Hayır, inanmıyorum kendime
Her tımarhanede kendinden emin o kadar çok deli var ki!
Hiçbir şeyden emin olmayan ben, onlardan daha  çok ya da daha az haklı mıyım?
Hayır, kendimden bile emin değilim.

Pessoa

Kant'ın yazmadığı nice felsefeleri düşündüm gizlice.
Ben bir tavan arası insanıyım, belki de hep öyle kalacağım,
Orada yaşamasam bile;

Pessoa



Bu adam niye böyle yazıyor? Kendimi anladığım bir cehennem sanki onun yazdıkları... Kendimi anlamam için çok çeşitli yollar vardı ama ben çıkmaz bir yola girdim ve bundan hiç pişman olmadım. Bu yolda olduğu gibi, uykusuz gecelerde olduğu gibi oldukça yakın durdum çocukluğuma, çocukluğumdaki kedilerime, en çok Sıpa'ya...Bir derdin oluyor ve sen ondan sonra o dertle yoğruluyorsun. Yoğrulduğun o derdin rengi, hacmi, biçimi seni sen yapıyor ama sen sen olduktan sonra da değişiyorsun ve sen değişirken şaşkın, sakar, huysuz olsan da içinde ufacık mavi bir nokta sımsıcak duruyor, aynı kalıyor. O aynı kalan sıcak ve mavi noktanın kalemini harekete geçirdiği doğru. Bitmeyen, tükenmeyen, azalmayan bir şey var hayatında. Hayatındaki o şey sen Pessoa'yı okudukça sevinç çığlıkları atıyor. Dil ve anlam üzerine kafa yorarken yaşadığın bu karşılaşma kolayca verilmiş bütün kararları iade ediyor ve kendisine karşı koyamadığın, nasıl meydan okuyacağını da bilemediğin bir büyük kararsızlık yaşatıyor. Bu kararsızlığın içinde debelenmezsen, bocalamazsan, çıldırmazsan sen olamazsın diyor. Çattık işte!

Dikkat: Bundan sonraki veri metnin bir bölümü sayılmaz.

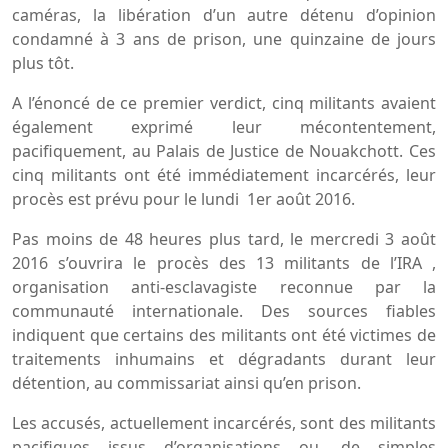
caméras, la libération d’un autre détenu d’opinion
condamné à 3 ans de prison, une quinzaine de jours
plus tôt.
A l’énoncé de ce premier verdict, cinq militants avaient
également exprimé leur mécontentement,
pacifiquement, au Palais de Justice de Nouakchott. Ces
cinq militants ont été immédiatement incarcérés, leur
procès est prévu pour le lundi 1er août 2016.
Pas moins de 48 heures plus tard, le mercredi 3 août
2016 s’ouvrira le procès des 13 militants de l’IRA ,
organisation anti-esclavagiste reconnue par la
communauté internationale. Des sources fiables
indiquent que certains des militants ont été victimes de
traitements inhumains et dégradants durant leur
détention, au commissariat ainsi qu’en prison.
Les accusés, actuellement incarcérés, sont des militants
pacifiques issus d’organisations ou, de simples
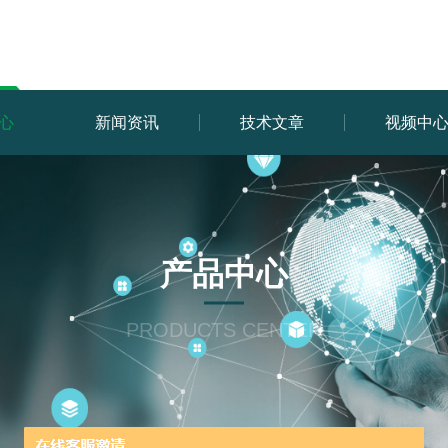
心
新闻资讯
技术文章
视频中
产品中心
PRODUCTS CENTER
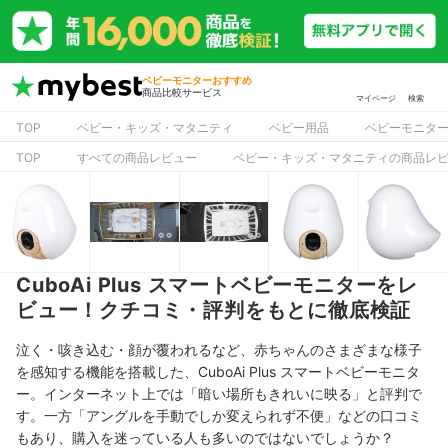
ベビーモニターおすすめ
商品比較サービス
マイページ
検索
TOP
ベビー・キッズ・マタニティ
ベビー用品
ベビーモニタ
TOP
すべての商品レビュー
ベビー・キッズ・マタニティの商品レ
CuboAi Plus スマートベビーモニターをレ
ビュー！クチコミ・評判をもとに徹底検証
泣く・咳き込む・顔が覆われるなど、赤ちゃんのさまざまな様子
を感知する機能を搭載した、CuboAi Plus スマートベビーモニタ
ー。インターネット上では「暗い場所もきれいに映る」と評判で
す。一方「アングルを手動でしか変えられず不便」などの口コミ
もあり、購入を迷っている人も多いのではないでしょうか？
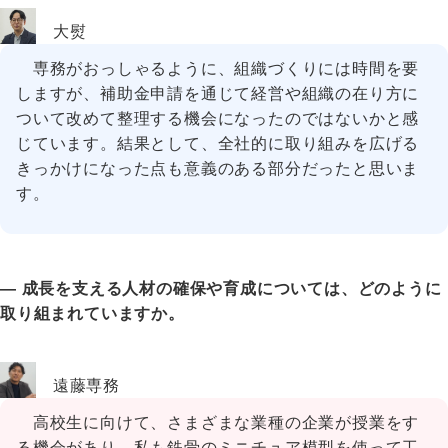
大熨
専務がおっしゃるように、組織づくりには時間を要
しますが、補助金申請を通じて経営や組織の在り方に
ついて改めて整理する機会になったのではないかと感
じています。結果として、全社的に取り組みを広げる
きっかけになった点も意義のある部分だったと思いま
す。
― 成長を支える人材の確保や育成については、どのように
取り組まれていますか。
遠藤専務
高校生に向けて、さまざまな業種の企業が授業をす
る機会があり、私も鉄骨のミニチュア模型を使って工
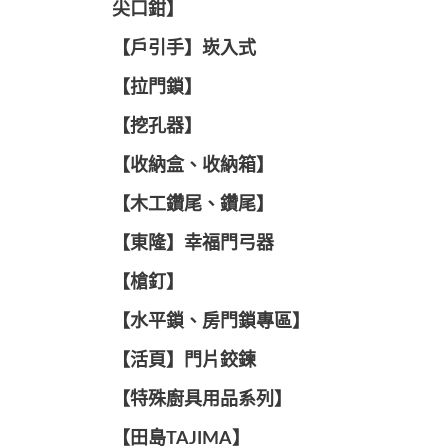
尖口鉗】
【戶引手】崁入式
【拉門鎖】
【挖孔器】
【收納盒、收納箱】
【木工鑽尾、鑽尾】
【東隆】幸福門弓器
【槍釘】
【水平鎖、房門鎖專區】
【活頁】門片鉸鍊
【特殊廚具用品系列】
【田島TAJIMA】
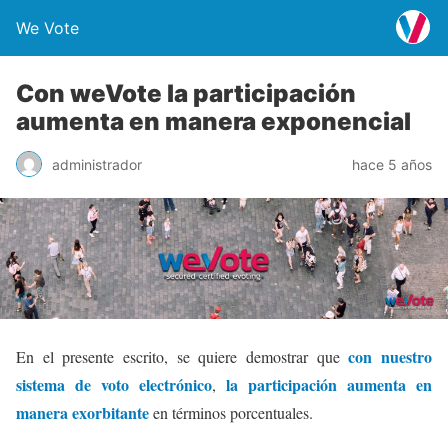
We Vote
Con weVote la participación
aumenta en manera exponencial
administrador
hace 5 años
con nuestro
En el presente escrito, se quiere demostrar que
sistema de voto electrónico
la participación aumenta en
,
manera exorbitante
en términos porcentuales.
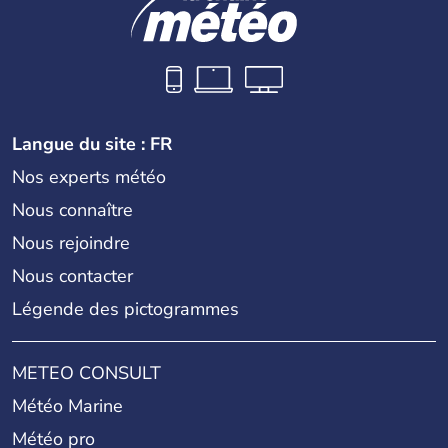
Langue du site : FR
Nos experts météo
Nous connaître
Nous rejoindre
Nous contacter
Légende des pictogrammes
METEO CONSULT
Météo Marine
Météo pro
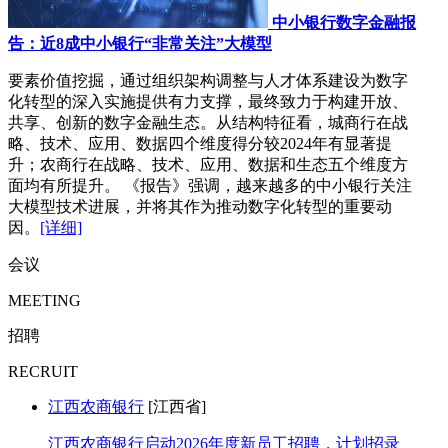
中小银行数字金融报
告：近8成中小银行“非常关注”大模型
要素价值挖掘，通过组织架构调整与人才体系建设为数字
化转型的深入实施提供有力支撑，最终致力于构建开放、
共享、创新的数字金融生态。从结构特征看，城商行在战
略、技术、应用、数据四个维度得分较2024年有显著提
升；农商行在战略、技术、应用、数据和生态五个维度方
面均有所提升。 《报告》强调，越来越多的中小银行关注
大模型技术进展，并将其作为推动数字化转型的重要动
因。
[详细]
会议
MEETING
招聘
RECRUIT
江西农商银行
[江西省]
江西农商银行启动2026年度新员工招聘，计划招录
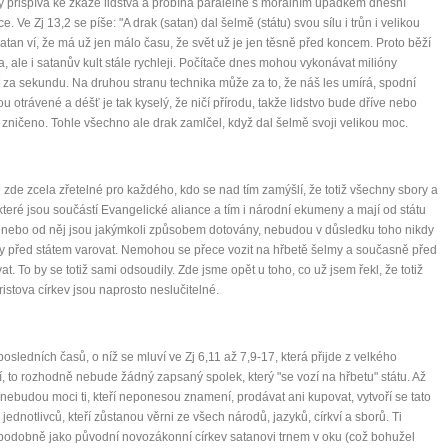
erý přispívá ke zkáze lidstva a probíhá paralelně s morálním úpadkem dnešní
. Ve Zj 13,2 se píše: "A drak (satan) dal šelmě (státu) svou sílu i trůn i velikou
atan ví, že má už jen málo času, že svět už je jen těsně před koncem. Proto běží
a, ale i satanův kult stále rychleji. Počítače dnes mohou vykonávat milióny
 za sekundu. Na druhou stranu technika může za to, že náš les umírá, spodní
ou otrávené a déšť je tak kyselý, že ničí přírodu, takže lidstvo bude dříve nebo
 zničeno. Tohle všechno ale drak zamlčel, když dal šelmě svoji velikou moc.
 zde zcela zřetelné pro každého, kdo se nad tím zamýšlí, že totiž všechny sbory a
 které jsou součástí Evangelické aliance a tím i národní ekumeny a mají od státu
nebo od něj jsou jakýmkoli způsobem dotovány, nebudou v důsledku toho nikdy
 před státem varovat. Nemohou se přece vozit na hřbetě šelmy a současně před
vat. To by se totiž sami odsoudily. Zde jsme opět u toho, co už jsem řekl, že totiž
Kristova církev jsou naprosto neslučitelné.
posledních časů, o níž se mluví ve Zj 6,11 až 7,9-17, která přijde z velkého
, to rozhodně nebude žádný zapsaný spolek, který "se vozí na hřbetu" státu. Až
nebudou moci ti, kteří neponesou znamení, prodávat ani kupovat, vytvoří se tato
z jednotlivců, kteří zůstanou věrni ze všech národů, jazyků, církví a sborů. Ti
odobně jako původní novozákonní církev satanovi trnem v oku (což bohužel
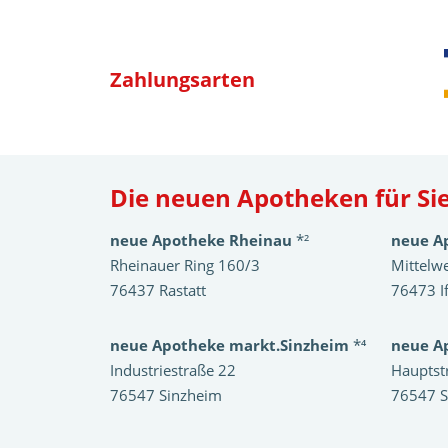
Zahlungsarten
Die neuen Apotheken für Sie
neue Apotheke Rheinau
*²
neue A
Rheinauer Ring 160/3
Mittelw
76437 Rastatt
76473 I
neue Apotheke markt.Sinzheim
*⁴
neue A
Industriestraße 22
Hauptst
76547 Sinzheim
76547 S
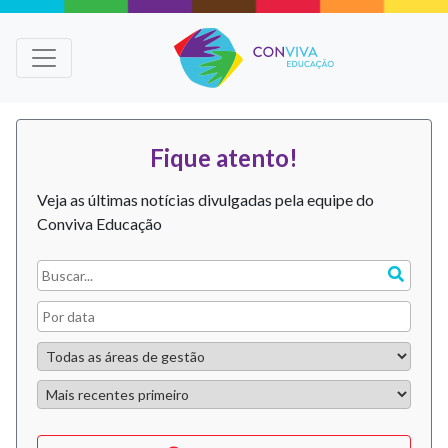
Fique atento!
Veja as últimas notícias divulgadas pela equipe do
Conviva Educação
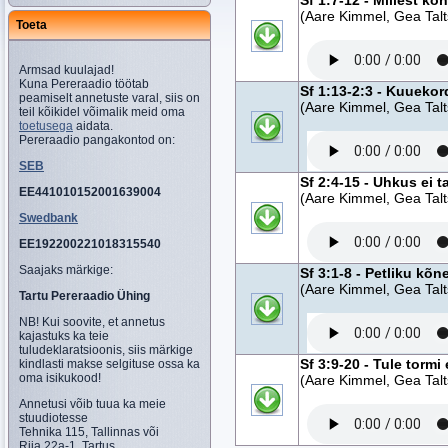
Sf 1:7-12 - Millest k
(Aare Kimmel, Gea Talt
Toeta
Armsad kuulajad!
Kuna Pereraadio töötab
Sf 1:13-2:3 - Kuueko
peamiselt annetuste varal, siis on
(Aare Kimmel, Gea Talt
teil kõikidel võimalik meid oma
toetusega
aidata.
Pereraadio pangakontod on:
SEB
Sf 2:4-15 - Uhkus ei t
EE441010152001639004
(Aare Kimmel, Gea Talt
Swedbank
EE192200221018315540
Saajaks märkige:
Sf 3:1-8 - Petliku kõn
(Aare Kimmel, Gea Talt
Tartu Pereraadio Ühing
NB! Kui soovite, et annetus
kajastuks ka teie
tuludeklaratsioonis, siis märkige
Sf 3:9-20 - Tule tormi 
kindlasti makse selgituse ossa ka
oma isikukood!
(Aare Kimmel, Gea Talt
Annetusi võib tuua ka meie
stuudiotesse
Tehnika 115, Tallinnas või
Riia 22a-1, Tartus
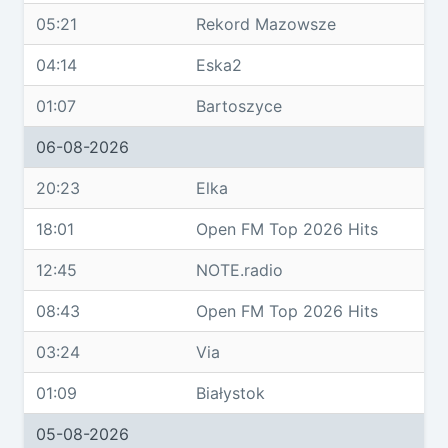
05:21
Rekord Mazowsze
04:14
Eska2
01:07
Bartoszyce
06-08-2026
20:23
Elka
18:01
Open FM Top 2026 Hits
12:45
NOTE.radio
08:43
Open FM Top 2026 Hits
03:24
Via
01:09
Białystok
05-08-2026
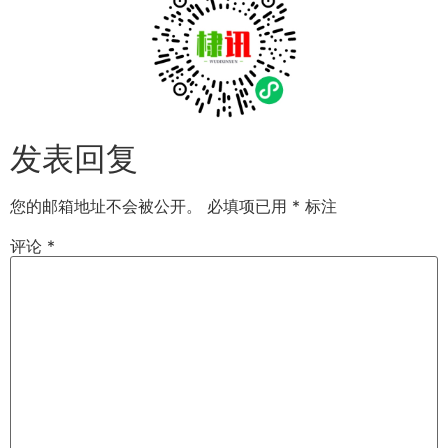
发表回复
您的邮箱地址不会被公开。
必填项已用
*
标注
评论
*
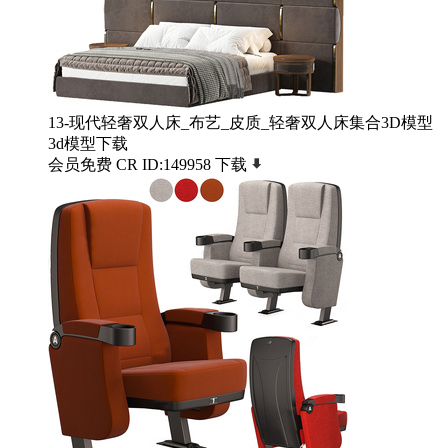
13-现代轻奢双人床_布艺_皮质_轻奢双人床集合3D模型
3d模型下载
会员免费
CR
ID:149958
下载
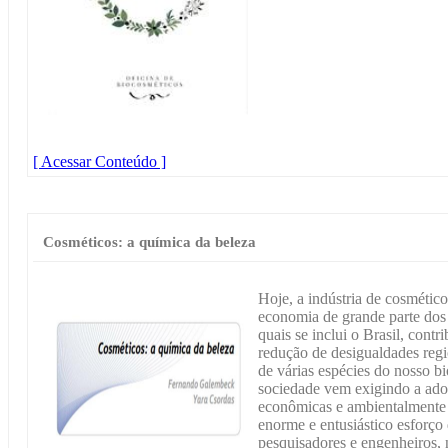
[ Acessar Conteúdo ]
Cosméticos: a química da beleza
Hoje, a indústria de cosmétic
economia de grande parte dos 
quais se inclui o Brasil, cont
redução de desigualdades regi
de várias espécies do nosso 
sociedade vem exigindo a ado
econômicas e ambientalmente 
enorme e entusiástico esforço 
pesquisadores e engenheiros, 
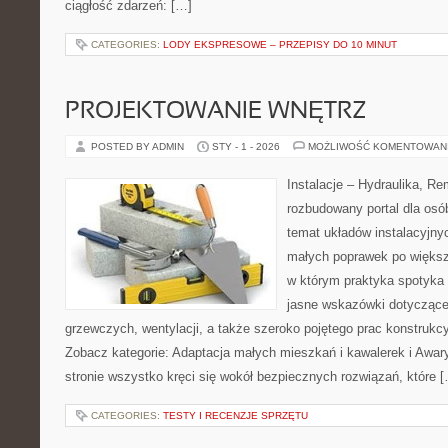
ciągłość zdarzeń: […]
CATEGORIES:
LODY EKSPRESOWE – PRZEPISY DO 10 MINUT
PROJEKTOWANIE WNĘTRZ
POSTED BY ADMIN
STY - 1 - 2026
MOŻLIWOŚĆ KOMENTOWAN
Instalacje – Hydraulika, R
rozbudowany portal dla osó
temat układów instalacyjny
małych poprawek po większ
w którym praktyka spotyka t
jasne wskazówki dotycząc
grzewczych, wentylacji, a także szeroko pojętego prac konstruk
Zobacz kategorie: Adaptacja małych mieszkań i kawalerek i Awa
stronie wszystko kręci się wokół bezpiecznych rozwiązań, które 
CATEGORIES:
TESTY I RECENZJE SPRZĘTU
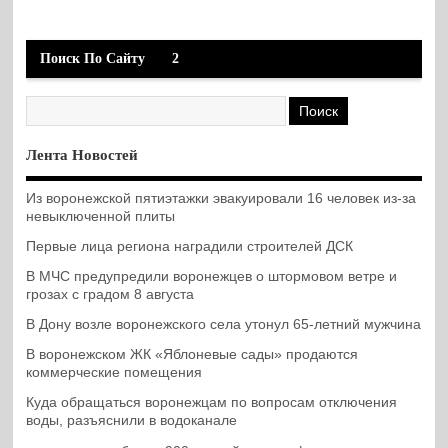
Поиск По Сайту
2
Лента Новостей
Из воронежской пятиэтажки эвакуировали 16 человек из-за
невыключенной плиты
Первые лица региона наградили строителей ДСК
В МЧС предупредили воронежцев о штормовом ветре и
грозах с градом 8 августа
В Дону возле воронежского села утонул 65-летний мужчина
В воронежском ЖК «Яблоневые сады» продаются
коммерческие помещения
Куда обращаться воронежцам по вопросам отключения
воды, разъяснили в водоканале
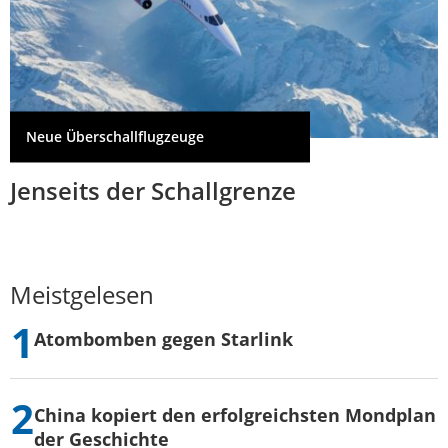
Neue Überschallflugzeuge
Jenseits der Schallgrenze
Meistgelesen
Atombomben gegen Starlink
China kopiert den erfolgreichsten Mondplan
der Geschichte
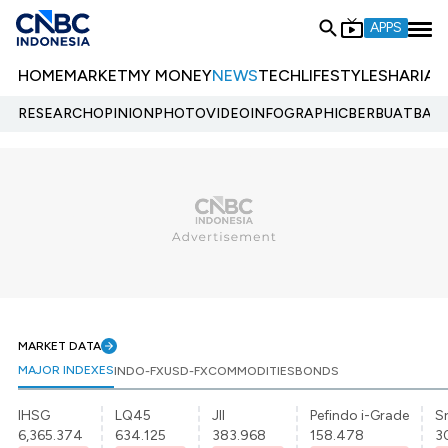
APPS
HOME
MARKET
MY MONEY
NEWS
TECH
LIFESTYLE
SHARIA
E
RESEARCH
OPINION
PHOTO
VIDEO
INFOGRAPHIC
BERBUATBAIK.
MARKET DATA
MAJOR INDEXES
INDO-FX
USD-FX
COMMODITIES
BONDS
IHSG
LQ45
JII
Pefindo i-Grade
Sr
6,365.374
634.125
383.968
158.478
3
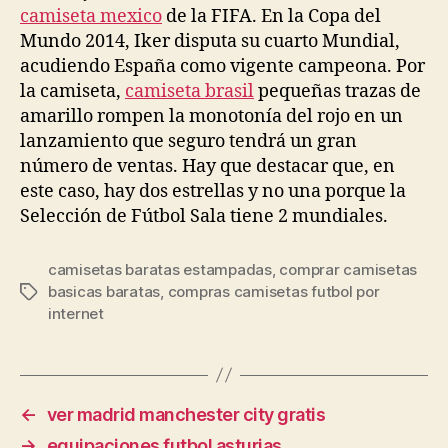
camiseta mexico
de la FIFA. En la Copa del
Mundo 2014, Iker disputa su cuarto Mundial,
acudiendo España como vigente campeona. Por
la camiseta,
camiseta brasil
pequeñas trazas de
amarillo rompen la monotonía del rojo en un
lanzamiento que seguro tendrá un gran
número de ventas. Hay que destacar que, en
este caso, hay dos estrellas y no una porque la
Selección de Fútbol Sala tiene 2 mundiales.
camisetas baratas estampadas
,
comprar camisetas
basicas baratas
,
compras camisetas futbol por
Etiquetas
internet
←
ver madrid manchester city gratis
→
equipaciones futbol asturias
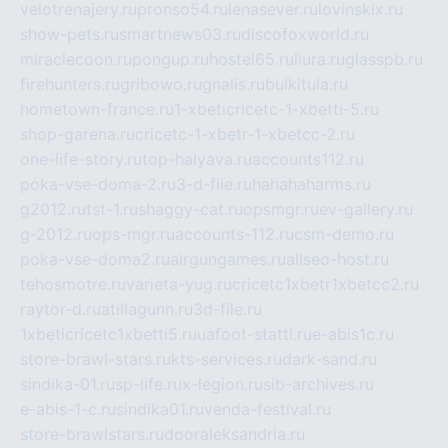
velotrenajery.ru
pronso54.ru
lenasever.ru
lovinskix.ru
show-pets.ru
smartnews03.ru
discofoxworld.ru
miraclecoon.ru
pongup.ru
hostel65.ru
liura.ru
glasspb.ru
firehunters.ru
gribowo.ru
gnalis.ru
bulkitula.ru
hometown-france.ru
1-xbeticricetc-1-xbetti-5.ru
shop-garena.ru
cricetc-1-xbetr-1-xbetcc-2.ru
one-life-story.ru
top-halyava.ru
accounts112.ru
poka-vse-doma-2.ru
3-d-file.ru
hahahaharms.ru
g2012.ru
tst-1.ru
shaggy-cat.ru
opsmgr.ru
ev-gallery.ru
g-2012.ru
ops-mgr.ru
accounts-112.ru
csm-demo.ru
poka-vse-doma2.ru
airgungames.ru
allseo-host.ru
tehosmotre.ru
varieta-yug.ru
cricetc1xbetr1xbetcc2.ru
raytor-d.ru
atillagunn.ru
3d-file.ru
1xbeticricetc1xbetti5.ru
uafoot-statti.ru
e-abis1c.ru
store-brawl-stars.ru
kts-services.ru
dark-sand.ru
sindika-01.ru
sp-life.ru
x-legion.ru
sib-archives.ru
e-abis-1-c.ru
sindika01.ru
venda-festival.ru
store-brawlstars.ru
dooraleksandria.ru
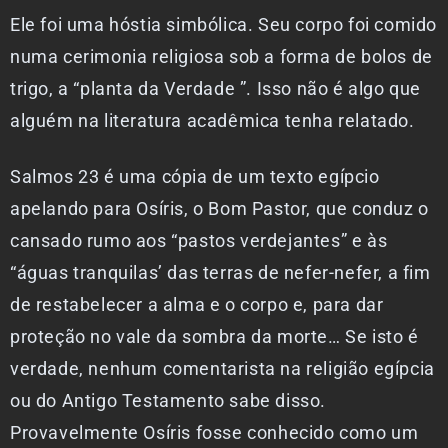
Ele foi uma hóstia simbólica. Seu corpo foi comido
numa cerimonia religiosa sob a forma de bolos de
trigo, a “planta da Verdade ”. Isso não é algo que
alguém na literatura acadêmica tenha relatado.
Salmos 23 é uma cópia de um texto egípcio
apelando para Osíris, o Bom Pastor, que conduz o
cansado rumo aos “pastos verdejantes” e às
“águas tranquilas’ das terras de nefer-nefer, a fim
de restabelecer a alma e o corpo e, para dar
proteção no vale da sombra da morte… Se isto é
verdade, nenhum comentarista na religião egípcia
ou do Antigo Testamento sabe disso.
Provavelmente Osíris fosse conhecido como um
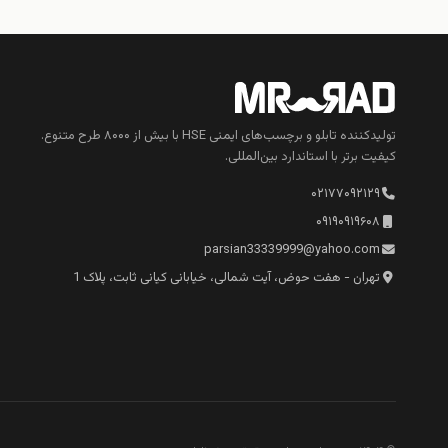
تولیدکننده تابلو و برچسب‌های ایمنی HSE با بیش از ۸۰۰۰ طرح متنوع.
کیفیت برتر با استاندارد بین‌المللی.
۰۲۱۷۷۰۹۲۱۲۹
۰۹۱۹۰۹۱۹۶۰۸
parsian33339999@yahoo.com
تهران - هفت حوض، آیت شمالی، خیابانی کیانی ثابت، پلاک 1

Hücum edebileceğin, arkanı dönüp gidebileceğin bir kararsızlık değil bu. Yönünü belirlemen, bu kararsızlığı doğru dürüst yaşamayı bilmene bağlı. Bir karara varmak için sözlük anlamlarına baktığın her sözcük seni yanıltacak. Daha başka bir dil ve daha derinleşen anlamlar var bu kararsızlıkta. Kendime Sıpa diyerek durumun yoğunluğunu, olayın karışıklığını bir nebze olsun azaltamadığımı bilsem de türlü türlü şeyler deneyerek bu kararsızlıkta dengemi korumaya çabalıyorum. Dengemi yitirme korkusundan uzaklaşmazsam sözlüklere dönerim. Oysa yapmam gereken bu değil.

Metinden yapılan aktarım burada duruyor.